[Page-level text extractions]
+++

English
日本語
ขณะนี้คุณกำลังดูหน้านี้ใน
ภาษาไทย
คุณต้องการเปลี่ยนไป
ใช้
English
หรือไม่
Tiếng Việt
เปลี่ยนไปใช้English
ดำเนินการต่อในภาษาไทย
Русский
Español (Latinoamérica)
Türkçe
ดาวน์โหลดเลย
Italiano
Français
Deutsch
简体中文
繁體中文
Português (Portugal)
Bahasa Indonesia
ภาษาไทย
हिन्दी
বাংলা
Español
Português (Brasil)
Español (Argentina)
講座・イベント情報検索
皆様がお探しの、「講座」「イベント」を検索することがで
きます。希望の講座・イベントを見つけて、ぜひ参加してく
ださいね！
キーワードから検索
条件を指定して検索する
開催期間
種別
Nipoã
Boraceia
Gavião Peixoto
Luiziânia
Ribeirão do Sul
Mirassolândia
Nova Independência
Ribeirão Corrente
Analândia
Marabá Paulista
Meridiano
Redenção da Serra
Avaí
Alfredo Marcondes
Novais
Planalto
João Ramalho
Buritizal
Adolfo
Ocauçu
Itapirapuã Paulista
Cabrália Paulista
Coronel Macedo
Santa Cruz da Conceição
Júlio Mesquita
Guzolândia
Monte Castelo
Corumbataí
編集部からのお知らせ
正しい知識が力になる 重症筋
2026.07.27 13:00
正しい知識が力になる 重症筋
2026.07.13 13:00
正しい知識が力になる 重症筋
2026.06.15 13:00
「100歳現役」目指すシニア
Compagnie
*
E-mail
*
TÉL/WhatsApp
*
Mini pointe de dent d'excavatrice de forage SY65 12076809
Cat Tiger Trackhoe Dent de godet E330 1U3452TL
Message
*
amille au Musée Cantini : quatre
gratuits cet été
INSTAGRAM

+++

#### TASK REQUIREMENTS
With nothing left out, print the data above exactly.

#### FINISHED TASK
English
日本語
ขณะนี้คุณกำลังดูหน้านี้ใน
ภาษาไทย
คุณต้องการเปลี่ยนไป
ใช้
English
หรือไม่
Tiếng Việt
เปลี่ยนไปใช้English
ดำเนินการต่อในภาษาไทย
Русский
Español (Latinoamérica)
Türkçe
ดาวน์โหลดเลย
Italiano
Français
Deutsch
简体中文
繁體中文
Português (Portugal)
Bahasa Indonesia
ภาษาไทย
हिन्दी
বাংলা
Español
Português (Brasil)
Español (Argentina)
講座・イベント情報検索
皆様がお探しの、「講座」「イベント」を検索することがで
きます。希望の講座・イベントを見つけて、ぜひ参加してく
ださいね！
キーワードから検索
条件を指定して検索する
開催期間
種別
Nipoã
Boraceia
Gavião Peixoto
Luiziânia
Ribeirão do Sul
Mirassolândia
Nova Independência
Ribeirão Corrente
Analândia
Marabá Paulista
Meridiano
Redenção da Serra
Avaí
Alfredo Marcondes
Novais
Planalto
João Ramalho
Buritizal
Adolfo
Ocauçu
Itapirapuã Paulista
Cabrália Paulista
Coronel Macedo
Santa Cruz da Conceição
Júlio Mesquita
Guzolândia
Monte Castelo
Corumbataí
編集部からのお知らせ
正しい知識が力になる 重症筋
2026.07.27 13:00
正しい知識が力になる 重症筋
2026.07.13 13:00
正しい知識が力になる 重症筋
2026.06.15 13:00
「100歳現役」目指すシニア
Compagnie
*
E-mail
*
TÉL/WhatsApp
*
Mini pointe de dent d'excavatrice de forage SY65 12076809
Cat Tiger Trackhoe Dent de godet E330 1U3452TL
Message
*
amille au Musée Cantini : quatre
gratuits cet été
INSTAGRAM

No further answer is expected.